(SUPPLIED RECORDS begins)

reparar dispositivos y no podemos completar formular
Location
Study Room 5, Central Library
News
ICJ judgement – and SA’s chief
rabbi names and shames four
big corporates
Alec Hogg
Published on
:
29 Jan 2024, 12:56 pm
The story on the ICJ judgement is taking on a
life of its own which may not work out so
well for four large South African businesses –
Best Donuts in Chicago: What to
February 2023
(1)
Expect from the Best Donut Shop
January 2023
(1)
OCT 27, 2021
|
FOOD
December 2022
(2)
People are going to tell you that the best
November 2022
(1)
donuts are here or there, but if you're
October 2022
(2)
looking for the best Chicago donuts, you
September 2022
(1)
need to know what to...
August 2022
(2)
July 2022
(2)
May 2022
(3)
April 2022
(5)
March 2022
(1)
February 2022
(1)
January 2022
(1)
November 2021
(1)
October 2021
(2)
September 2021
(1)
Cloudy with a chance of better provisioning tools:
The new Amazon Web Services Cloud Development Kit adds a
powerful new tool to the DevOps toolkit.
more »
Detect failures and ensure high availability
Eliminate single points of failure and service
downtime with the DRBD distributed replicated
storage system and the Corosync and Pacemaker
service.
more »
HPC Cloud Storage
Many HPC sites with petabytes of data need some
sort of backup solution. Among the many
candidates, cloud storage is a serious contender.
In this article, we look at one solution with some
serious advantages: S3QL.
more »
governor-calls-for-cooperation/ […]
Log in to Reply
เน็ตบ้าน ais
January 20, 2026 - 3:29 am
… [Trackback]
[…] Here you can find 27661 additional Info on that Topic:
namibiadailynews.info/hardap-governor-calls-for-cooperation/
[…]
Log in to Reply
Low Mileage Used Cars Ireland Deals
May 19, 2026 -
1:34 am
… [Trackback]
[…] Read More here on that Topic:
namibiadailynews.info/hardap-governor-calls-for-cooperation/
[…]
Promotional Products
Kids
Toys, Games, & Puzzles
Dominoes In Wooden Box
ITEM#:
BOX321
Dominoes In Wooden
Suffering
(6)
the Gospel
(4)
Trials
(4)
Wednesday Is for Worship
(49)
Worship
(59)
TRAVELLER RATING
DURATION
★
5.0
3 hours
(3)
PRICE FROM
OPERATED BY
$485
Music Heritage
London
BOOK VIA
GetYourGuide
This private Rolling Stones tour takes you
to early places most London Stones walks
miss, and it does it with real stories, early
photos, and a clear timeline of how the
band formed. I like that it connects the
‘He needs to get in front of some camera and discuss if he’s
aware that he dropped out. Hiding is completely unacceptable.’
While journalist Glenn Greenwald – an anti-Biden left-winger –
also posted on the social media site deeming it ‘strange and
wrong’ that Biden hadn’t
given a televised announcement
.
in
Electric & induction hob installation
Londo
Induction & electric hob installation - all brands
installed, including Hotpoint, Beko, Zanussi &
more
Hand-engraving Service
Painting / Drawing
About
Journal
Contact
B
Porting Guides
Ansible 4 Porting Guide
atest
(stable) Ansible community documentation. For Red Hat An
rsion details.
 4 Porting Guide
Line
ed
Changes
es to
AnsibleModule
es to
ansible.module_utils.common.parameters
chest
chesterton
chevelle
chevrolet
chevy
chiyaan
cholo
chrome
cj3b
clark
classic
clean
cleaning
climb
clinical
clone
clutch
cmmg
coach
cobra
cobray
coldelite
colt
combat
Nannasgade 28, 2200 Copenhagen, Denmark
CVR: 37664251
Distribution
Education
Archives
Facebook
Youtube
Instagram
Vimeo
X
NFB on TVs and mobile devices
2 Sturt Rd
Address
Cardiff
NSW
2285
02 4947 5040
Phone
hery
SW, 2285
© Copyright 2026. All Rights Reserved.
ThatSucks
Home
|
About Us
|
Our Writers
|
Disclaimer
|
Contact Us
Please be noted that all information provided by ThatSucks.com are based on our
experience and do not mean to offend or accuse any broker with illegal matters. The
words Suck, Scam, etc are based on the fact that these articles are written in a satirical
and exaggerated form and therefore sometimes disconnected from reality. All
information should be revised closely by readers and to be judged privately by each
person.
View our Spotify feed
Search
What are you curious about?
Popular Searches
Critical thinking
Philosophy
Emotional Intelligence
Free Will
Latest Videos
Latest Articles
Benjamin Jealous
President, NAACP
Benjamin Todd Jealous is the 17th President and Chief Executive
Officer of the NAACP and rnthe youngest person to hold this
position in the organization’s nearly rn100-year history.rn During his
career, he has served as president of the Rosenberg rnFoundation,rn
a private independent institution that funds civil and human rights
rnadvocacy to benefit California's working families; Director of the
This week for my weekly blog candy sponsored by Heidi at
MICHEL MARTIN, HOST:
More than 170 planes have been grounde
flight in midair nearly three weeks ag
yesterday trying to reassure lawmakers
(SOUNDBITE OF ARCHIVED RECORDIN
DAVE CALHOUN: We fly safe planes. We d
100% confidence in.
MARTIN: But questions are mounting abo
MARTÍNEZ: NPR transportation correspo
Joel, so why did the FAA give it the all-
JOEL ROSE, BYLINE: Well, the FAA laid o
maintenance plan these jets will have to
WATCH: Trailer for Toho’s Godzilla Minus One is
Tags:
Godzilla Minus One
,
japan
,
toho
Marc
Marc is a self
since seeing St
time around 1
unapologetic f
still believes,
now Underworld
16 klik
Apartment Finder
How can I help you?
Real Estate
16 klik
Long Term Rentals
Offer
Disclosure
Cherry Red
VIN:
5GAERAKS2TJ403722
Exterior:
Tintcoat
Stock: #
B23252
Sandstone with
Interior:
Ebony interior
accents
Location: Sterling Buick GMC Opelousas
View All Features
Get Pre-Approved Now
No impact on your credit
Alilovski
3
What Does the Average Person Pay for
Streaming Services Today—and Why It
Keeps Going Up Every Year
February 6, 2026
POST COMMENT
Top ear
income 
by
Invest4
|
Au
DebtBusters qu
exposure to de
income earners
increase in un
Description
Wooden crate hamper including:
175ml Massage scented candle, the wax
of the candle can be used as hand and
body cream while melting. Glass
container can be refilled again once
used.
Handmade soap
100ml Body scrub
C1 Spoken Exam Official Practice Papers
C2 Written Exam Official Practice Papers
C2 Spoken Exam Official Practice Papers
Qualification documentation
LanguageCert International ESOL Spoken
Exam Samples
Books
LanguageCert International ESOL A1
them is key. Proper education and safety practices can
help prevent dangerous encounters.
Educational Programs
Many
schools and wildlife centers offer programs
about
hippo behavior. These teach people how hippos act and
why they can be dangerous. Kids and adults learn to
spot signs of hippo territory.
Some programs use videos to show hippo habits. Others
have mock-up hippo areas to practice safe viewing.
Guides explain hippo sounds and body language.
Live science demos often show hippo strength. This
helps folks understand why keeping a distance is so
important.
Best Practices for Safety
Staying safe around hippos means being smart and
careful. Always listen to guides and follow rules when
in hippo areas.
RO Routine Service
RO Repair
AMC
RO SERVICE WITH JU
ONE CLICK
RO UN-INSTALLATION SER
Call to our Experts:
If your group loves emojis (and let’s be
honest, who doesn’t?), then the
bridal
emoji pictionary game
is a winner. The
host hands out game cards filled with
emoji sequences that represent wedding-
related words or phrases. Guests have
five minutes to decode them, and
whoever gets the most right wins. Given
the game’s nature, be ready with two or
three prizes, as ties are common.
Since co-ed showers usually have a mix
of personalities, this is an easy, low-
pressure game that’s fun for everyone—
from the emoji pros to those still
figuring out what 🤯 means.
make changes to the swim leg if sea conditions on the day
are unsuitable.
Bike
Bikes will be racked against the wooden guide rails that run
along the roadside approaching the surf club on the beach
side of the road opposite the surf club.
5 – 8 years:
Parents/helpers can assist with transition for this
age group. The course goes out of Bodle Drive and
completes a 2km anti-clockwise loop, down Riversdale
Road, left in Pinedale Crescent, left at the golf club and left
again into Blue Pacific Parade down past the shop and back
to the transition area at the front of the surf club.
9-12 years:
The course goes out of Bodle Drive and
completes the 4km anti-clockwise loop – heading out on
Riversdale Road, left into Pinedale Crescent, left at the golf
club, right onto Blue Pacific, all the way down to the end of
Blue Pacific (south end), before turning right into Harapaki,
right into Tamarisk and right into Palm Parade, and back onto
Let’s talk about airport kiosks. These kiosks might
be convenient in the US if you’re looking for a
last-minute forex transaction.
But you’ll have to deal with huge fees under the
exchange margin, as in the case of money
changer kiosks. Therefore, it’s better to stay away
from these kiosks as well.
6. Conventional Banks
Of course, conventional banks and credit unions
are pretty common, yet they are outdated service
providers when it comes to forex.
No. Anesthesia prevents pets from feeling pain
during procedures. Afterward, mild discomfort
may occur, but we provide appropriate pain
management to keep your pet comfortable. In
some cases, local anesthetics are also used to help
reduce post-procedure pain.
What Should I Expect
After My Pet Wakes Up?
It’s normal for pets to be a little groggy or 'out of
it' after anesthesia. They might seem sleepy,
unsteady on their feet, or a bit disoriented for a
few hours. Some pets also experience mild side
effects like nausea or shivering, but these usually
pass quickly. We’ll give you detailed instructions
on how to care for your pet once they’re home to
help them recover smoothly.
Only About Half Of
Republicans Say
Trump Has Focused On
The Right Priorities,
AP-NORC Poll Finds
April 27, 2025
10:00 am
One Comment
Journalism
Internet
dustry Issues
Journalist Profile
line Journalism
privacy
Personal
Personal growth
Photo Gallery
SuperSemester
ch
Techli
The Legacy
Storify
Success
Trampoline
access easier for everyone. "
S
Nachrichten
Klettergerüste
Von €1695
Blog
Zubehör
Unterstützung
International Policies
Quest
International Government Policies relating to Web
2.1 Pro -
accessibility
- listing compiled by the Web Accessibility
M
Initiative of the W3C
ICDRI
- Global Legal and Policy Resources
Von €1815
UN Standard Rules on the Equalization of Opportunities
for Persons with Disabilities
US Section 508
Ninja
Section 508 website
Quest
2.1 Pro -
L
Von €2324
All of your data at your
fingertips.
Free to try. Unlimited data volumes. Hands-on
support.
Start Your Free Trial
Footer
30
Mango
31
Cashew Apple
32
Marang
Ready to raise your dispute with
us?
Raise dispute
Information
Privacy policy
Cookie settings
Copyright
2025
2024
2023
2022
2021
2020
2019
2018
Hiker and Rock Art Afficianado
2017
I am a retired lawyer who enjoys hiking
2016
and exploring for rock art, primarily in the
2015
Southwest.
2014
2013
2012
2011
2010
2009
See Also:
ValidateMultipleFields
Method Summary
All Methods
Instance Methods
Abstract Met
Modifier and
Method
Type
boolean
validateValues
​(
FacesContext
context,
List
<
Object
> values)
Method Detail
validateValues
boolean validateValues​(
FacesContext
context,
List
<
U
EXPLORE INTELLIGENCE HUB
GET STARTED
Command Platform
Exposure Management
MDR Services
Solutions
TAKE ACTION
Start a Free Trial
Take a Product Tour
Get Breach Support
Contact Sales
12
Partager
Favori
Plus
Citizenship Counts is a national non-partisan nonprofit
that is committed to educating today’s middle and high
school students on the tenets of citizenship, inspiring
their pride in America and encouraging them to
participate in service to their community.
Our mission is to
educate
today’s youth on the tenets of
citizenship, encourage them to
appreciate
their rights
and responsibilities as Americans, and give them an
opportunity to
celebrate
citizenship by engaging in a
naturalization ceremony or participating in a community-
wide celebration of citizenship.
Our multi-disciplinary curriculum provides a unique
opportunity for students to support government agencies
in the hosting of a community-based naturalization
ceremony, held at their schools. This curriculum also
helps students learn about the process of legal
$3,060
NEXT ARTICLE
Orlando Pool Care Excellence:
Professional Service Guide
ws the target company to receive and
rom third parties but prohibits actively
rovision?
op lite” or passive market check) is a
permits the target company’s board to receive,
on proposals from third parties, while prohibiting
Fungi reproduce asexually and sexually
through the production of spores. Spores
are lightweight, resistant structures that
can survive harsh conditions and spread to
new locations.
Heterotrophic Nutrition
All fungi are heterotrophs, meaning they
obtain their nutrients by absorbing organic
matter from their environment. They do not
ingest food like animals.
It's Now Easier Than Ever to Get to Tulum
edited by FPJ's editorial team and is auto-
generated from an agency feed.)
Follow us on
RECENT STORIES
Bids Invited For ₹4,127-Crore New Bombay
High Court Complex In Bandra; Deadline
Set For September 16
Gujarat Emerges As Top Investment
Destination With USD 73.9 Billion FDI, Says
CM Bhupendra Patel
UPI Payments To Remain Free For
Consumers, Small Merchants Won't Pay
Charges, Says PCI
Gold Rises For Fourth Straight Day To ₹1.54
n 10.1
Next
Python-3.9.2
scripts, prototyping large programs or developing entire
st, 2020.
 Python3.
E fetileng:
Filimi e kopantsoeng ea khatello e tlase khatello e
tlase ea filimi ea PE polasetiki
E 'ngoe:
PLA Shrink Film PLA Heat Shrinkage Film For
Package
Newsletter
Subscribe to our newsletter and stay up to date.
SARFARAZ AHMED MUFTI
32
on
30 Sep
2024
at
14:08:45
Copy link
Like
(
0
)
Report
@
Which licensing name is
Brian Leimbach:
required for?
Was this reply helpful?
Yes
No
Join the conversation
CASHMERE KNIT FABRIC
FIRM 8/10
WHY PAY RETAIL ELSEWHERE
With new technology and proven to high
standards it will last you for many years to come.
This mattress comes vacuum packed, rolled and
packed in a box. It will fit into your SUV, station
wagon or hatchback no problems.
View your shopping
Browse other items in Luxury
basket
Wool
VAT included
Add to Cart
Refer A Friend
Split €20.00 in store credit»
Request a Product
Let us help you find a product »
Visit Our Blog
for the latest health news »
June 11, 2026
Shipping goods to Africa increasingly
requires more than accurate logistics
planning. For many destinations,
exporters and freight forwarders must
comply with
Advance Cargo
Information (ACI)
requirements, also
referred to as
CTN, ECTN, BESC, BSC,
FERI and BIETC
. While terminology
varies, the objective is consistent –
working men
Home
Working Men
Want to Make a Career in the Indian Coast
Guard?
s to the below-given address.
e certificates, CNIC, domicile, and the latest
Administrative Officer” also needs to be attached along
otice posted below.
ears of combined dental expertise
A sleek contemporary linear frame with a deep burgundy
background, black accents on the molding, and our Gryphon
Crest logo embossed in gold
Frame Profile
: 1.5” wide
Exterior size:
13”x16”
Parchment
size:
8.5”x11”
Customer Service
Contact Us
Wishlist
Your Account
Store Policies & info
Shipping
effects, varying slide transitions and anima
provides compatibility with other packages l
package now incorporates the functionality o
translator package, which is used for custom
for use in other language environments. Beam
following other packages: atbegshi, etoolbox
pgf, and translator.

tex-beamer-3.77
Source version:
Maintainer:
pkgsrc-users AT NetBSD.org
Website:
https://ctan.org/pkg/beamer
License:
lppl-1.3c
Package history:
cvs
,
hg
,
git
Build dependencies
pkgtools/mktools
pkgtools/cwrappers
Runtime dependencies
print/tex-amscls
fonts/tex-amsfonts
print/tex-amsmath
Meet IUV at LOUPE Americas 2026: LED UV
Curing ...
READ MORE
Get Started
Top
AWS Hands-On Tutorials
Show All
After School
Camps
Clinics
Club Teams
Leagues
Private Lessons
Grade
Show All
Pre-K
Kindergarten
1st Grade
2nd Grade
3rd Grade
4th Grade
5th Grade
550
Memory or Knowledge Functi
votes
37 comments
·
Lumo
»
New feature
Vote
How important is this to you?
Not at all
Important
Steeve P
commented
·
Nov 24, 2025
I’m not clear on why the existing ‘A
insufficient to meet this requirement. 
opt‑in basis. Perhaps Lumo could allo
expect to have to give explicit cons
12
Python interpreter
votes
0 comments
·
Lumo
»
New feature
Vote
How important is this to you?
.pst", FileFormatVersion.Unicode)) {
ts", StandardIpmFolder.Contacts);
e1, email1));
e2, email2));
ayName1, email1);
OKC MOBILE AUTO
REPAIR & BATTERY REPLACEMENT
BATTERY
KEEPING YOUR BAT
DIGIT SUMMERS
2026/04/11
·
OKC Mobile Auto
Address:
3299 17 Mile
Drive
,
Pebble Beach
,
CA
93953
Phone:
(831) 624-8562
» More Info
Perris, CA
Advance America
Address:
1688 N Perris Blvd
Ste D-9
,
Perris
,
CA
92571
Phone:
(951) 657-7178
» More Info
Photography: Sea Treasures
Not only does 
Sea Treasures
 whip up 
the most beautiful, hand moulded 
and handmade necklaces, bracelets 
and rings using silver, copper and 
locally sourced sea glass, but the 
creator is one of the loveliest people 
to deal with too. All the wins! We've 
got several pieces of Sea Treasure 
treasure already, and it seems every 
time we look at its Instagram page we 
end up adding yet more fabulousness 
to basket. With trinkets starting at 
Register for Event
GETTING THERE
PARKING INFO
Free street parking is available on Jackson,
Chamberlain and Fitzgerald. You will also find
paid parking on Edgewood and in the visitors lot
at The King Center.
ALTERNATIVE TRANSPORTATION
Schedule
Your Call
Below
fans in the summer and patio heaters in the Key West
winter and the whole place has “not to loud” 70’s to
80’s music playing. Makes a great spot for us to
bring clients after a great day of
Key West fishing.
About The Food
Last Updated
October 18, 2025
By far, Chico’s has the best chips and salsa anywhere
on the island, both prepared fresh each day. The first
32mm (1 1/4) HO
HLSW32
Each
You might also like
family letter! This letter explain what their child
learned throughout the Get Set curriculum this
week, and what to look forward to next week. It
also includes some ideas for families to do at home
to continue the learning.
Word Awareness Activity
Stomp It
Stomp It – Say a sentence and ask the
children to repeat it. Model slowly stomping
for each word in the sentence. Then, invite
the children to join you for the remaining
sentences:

(SUPPLIED RECORDS ends)

__GOAL OF THE EXERCISE__. Above this instruction are the records; retype exactly the lines from the one containing "Pebble Beach" up to and including the one containing "80’s music playing.".

__SOLUTION FOR THIS TASK__.
Pebble Beach
,
CA
93953
Phone:
(831) 624-8562
» More Info
Perris, CA
Advance America
Address:
1688 N Perris Blvd
Ste D-9
,
Perris
,
CA
92571
Phone:
(951) 657-7178
» More Info
Photography: Sea Treasures
Not only does 
Sea Treasures
 whip up 
the most beautiful, hand moulded 
and handmade necklaces, bracelets 
and rings using silver, copper and 
locally sourced sea glass, but the 
creator is one of the loveliest people 
to deal with too. All the wins! We've 
got several pieces of Sea Treasure 
treasure already, and it seems every 
time we look at its Instagram page we 
end up adding yet more fabulousness 
to basket. With trinkets starting at 
Register for Event
GETTING THERE
PARKING INFO
Free street parking is available on Jackson,
Chamberlain and Fitzgerald. You will also find
paid parking on Edgewood and in the visitors lot
at The King Center.
ALTERNATIVE TRANSPORTATION
Schedule
Your Call
Below
fans in the summer and patio heaters in the Key West
winter and the whole place has “not to loud” 70’s to
80’s music playing. Makes a great spot for us to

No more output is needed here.